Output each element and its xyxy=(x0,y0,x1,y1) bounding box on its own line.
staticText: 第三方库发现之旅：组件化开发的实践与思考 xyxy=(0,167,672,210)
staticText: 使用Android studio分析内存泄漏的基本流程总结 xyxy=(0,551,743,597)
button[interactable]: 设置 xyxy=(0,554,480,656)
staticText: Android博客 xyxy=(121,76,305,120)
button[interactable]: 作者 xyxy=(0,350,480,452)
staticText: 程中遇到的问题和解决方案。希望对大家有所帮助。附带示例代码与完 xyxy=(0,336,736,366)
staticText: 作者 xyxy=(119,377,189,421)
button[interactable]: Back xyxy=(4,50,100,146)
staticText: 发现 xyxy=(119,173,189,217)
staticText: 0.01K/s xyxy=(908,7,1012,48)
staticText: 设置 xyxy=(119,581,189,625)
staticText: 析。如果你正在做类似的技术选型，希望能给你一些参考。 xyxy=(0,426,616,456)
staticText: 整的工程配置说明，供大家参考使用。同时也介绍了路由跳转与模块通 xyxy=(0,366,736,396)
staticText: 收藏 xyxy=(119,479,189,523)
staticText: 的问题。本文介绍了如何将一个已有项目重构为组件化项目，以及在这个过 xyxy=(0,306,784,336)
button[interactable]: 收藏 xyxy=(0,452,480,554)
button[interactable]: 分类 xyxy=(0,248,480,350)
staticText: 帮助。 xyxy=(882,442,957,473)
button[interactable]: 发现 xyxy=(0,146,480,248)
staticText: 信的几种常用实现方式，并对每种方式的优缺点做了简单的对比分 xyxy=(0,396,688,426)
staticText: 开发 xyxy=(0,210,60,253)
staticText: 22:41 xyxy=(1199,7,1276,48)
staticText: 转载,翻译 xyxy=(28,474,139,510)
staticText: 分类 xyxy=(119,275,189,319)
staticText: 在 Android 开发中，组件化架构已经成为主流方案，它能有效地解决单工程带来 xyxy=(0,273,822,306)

────

Which lines of the listing contain the string "button"? Copy each of them.

button[interactable]: 设置 xyxy=(0,554,480,656)
button[interactable]: 作者 xyxy=(0,350,480,452)
button[interactable]: Back xyxy=(4,50,100,146)
button[interactable]: 收藏 xyxy=(0,452,480,554)
button[interactable]: 分类 xyxy=(0,248,480,350)
button[interactable]: 发现 xyxy=(0,146,480,248)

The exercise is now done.